Shedbuilt is a decentralized, source-based, self-hosting GNU/Linux distribution for low-cost, ARM architecture computers. Now, that's a dense, somewhat obtuse introduction to our operating system, so let's unpack it bit-by-bit.
Proprietery desktop operating systems such as Microsoft's Windows and Apple's macOS are rapidly moving toward centralized distribution of compatible software, funneling applications to users through their app stores. This allows operating system vendors to take a cut of software sales while providing users with assurances of security and compatibility. In the open-source software world, centralized distribution of currated packages has long been the norm for Linux distributions, with new efforts like Flatpak opening the door to a more decentralized, but no more community-oriented future. Shedbuilt's primary goal is to empower end-users to use, inspect, modify and share free software, broadening participation in and understanding of community-led computing. With Shedbuilt, there's no distinction between users and developers - all it takes to join the community is to boot up one of our starter images.

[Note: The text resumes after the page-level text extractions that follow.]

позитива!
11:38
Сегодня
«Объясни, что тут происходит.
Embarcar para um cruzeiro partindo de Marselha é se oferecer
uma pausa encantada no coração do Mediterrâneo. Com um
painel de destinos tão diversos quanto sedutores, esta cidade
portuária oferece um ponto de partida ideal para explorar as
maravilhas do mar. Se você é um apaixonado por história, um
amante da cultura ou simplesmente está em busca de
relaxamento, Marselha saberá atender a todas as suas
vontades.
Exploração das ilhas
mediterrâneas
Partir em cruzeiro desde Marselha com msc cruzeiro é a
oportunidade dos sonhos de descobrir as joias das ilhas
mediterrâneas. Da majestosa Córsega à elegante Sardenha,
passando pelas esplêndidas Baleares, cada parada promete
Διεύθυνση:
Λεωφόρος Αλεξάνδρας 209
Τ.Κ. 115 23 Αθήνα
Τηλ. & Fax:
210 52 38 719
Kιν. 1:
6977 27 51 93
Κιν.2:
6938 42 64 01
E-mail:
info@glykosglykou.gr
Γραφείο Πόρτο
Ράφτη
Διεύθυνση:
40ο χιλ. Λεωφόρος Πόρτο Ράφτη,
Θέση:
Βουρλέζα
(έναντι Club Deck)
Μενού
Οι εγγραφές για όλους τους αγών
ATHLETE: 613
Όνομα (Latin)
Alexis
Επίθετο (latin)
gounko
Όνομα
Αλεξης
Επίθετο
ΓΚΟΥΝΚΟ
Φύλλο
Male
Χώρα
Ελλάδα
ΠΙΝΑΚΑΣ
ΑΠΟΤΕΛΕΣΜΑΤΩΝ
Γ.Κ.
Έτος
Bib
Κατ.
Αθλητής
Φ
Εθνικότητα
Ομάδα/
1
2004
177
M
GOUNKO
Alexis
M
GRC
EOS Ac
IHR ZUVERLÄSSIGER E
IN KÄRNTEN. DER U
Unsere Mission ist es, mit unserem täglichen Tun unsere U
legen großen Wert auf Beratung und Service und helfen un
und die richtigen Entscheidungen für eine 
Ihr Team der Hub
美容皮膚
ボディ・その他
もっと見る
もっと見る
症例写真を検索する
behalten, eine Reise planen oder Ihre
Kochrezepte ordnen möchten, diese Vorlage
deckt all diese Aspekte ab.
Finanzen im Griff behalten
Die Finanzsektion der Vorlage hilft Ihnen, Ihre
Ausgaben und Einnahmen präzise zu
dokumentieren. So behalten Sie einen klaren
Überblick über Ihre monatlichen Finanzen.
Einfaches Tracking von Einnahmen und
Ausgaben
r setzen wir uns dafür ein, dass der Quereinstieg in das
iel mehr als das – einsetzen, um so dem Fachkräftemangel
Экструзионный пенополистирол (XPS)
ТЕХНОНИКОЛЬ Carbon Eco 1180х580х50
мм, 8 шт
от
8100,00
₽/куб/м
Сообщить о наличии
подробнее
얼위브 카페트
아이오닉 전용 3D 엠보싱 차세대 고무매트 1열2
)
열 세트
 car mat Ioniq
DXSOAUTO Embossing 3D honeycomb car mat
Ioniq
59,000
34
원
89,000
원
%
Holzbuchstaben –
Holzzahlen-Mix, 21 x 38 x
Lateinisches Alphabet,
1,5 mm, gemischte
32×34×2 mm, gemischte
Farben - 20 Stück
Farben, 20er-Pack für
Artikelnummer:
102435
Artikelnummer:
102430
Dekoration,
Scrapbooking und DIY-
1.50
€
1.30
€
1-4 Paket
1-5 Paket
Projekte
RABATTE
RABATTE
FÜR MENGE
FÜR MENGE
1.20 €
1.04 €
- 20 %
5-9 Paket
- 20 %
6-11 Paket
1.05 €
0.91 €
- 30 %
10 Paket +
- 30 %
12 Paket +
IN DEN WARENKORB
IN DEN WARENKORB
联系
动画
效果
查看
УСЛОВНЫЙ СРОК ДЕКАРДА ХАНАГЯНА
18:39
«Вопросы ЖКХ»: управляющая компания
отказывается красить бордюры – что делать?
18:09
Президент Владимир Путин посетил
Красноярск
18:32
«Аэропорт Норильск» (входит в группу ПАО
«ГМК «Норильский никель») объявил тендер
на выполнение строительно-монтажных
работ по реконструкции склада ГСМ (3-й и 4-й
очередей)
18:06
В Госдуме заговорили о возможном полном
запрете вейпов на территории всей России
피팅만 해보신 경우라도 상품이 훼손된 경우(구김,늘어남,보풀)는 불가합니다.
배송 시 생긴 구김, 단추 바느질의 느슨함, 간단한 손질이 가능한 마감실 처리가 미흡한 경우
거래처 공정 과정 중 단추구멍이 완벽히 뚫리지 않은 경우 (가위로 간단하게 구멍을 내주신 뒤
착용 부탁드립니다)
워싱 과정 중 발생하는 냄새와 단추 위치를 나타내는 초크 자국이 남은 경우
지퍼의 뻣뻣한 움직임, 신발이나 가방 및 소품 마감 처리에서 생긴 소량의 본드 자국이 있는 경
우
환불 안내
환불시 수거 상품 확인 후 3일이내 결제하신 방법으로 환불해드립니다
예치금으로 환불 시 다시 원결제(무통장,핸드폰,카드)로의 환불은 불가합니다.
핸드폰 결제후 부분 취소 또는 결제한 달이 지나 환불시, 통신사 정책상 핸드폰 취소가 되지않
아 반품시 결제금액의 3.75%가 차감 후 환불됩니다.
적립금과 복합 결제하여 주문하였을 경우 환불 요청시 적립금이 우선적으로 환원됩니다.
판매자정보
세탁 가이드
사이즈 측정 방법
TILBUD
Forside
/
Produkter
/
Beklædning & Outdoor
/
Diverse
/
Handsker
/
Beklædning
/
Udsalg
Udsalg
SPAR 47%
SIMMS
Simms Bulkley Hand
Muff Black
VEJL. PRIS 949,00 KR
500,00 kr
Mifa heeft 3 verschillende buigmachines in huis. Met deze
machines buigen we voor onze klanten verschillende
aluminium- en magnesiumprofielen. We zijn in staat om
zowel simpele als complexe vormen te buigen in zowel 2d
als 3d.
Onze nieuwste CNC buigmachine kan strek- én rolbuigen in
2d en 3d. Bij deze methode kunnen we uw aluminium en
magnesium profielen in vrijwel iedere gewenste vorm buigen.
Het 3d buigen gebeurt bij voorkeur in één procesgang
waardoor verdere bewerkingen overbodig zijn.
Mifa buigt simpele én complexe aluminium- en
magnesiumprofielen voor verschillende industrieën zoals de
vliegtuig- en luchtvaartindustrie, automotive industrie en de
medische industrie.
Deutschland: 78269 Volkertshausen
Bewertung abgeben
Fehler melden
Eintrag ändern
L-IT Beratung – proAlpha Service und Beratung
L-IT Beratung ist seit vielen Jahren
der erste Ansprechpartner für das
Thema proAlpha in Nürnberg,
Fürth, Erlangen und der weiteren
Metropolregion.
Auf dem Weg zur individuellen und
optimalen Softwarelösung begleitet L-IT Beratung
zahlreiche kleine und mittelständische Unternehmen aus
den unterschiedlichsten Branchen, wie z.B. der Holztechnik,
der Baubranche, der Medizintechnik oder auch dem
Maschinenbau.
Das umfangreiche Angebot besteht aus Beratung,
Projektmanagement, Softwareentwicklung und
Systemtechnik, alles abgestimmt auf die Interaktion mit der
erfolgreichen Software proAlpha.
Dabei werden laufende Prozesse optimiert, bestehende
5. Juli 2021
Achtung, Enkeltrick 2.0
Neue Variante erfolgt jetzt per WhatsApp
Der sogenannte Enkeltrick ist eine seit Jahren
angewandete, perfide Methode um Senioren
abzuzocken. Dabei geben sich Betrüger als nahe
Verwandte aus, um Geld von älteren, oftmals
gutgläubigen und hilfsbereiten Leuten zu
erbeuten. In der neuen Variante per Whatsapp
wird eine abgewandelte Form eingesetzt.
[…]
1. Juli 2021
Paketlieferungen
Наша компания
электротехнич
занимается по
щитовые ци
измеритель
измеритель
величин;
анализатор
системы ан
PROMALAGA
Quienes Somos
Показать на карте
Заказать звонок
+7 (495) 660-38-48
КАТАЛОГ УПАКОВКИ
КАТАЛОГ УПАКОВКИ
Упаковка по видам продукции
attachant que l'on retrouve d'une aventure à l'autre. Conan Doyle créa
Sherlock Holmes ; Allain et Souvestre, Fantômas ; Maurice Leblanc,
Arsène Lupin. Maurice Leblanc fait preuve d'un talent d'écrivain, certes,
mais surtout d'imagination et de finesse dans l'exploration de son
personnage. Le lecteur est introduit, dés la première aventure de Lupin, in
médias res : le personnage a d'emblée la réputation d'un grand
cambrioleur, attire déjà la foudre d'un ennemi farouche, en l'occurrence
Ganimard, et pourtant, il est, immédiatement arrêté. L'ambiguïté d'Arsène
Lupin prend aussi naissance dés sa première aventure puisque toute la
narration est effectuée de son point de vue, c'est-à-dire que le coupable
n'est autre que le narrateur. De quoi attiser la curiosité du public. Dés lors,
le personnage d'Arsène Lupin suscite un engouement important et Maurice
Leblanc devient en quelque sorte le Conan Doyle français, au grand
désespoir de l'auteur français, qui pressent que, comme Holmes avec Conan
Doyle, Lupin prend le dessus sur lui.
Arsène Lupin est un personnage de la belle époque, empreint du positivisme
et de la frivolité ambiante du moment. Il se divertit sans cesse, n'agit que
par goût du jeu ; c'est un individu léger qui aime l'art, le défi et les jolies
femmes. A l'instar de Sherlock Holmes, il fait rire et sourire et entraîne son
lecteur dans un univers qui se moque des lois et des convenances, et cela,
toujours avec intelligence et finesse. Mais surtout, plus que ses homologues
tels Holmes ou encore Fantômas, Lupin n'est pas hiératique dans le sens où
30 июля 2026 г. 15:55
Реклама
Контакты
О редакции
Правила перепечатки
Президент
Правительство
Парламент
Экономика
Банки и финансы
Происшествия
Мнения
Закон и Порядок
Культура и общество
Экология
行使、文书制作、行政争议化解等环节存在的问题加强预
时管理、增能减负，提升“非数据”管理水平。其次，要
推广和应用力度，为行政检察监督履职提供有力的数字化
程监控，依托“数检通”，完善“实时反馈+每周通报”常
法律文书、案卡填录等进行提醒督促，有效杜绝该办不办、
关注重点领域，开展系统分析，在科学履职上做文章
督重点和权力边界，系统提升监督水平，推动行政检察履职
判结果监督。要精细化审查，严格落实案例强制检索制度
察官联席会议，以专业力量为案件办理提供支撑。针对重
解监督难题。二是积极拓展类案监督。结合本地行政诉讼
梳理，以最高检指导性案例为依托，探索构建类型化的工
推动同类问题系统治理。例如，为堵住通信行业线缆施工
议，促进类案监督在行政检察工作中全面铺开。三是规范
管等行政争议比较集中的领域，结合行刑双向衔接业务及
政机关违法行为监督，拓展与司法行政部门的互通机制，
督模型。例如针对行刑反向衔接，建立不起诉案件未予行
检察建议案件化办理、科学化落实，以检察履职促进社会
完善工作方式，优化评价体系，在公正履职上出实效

Although Shedbuilt's tools support the creation, installation and distribution of binaries, every software package can be compiled and installed from source, right on your device. Not requiring binary distribution allows users to make useful programs available to others by disseminating light-weight build recipes through no-cost services like GitHub.
Shedbuilt targets low-cost computers build around ARM architecture processors. Because these devices are considerably slower than modern x86-based processors from Intel and AMD, it's common for GNU/Linux distributions targeting ARM to cross-compile from more powerful machines. While it saves time, this practice can mask issues that prevent compilation from the target devices themselves, making the ARM Linux ecosystem essentially dependent on the increasingly complex, costly and vulnerable world mainstream desktop computing. By routinely compiling all packages from source on supported systems, Shedbuilt ensures continuing software independence and compatibility.
We'll sometimes refer to Shedbuilt as a 'rickety' to acknowledge that our effort to enable everyone - even those new to computing - to participate in software packaging and distribution may result in certain compromises to the security, integrity and performance of users' cobbled-together systems. While Shedbuilt's tooling can absolutely be used to produce software for mission-critical deployments, support of such applications will always be secondary to broadening user participation and understanding.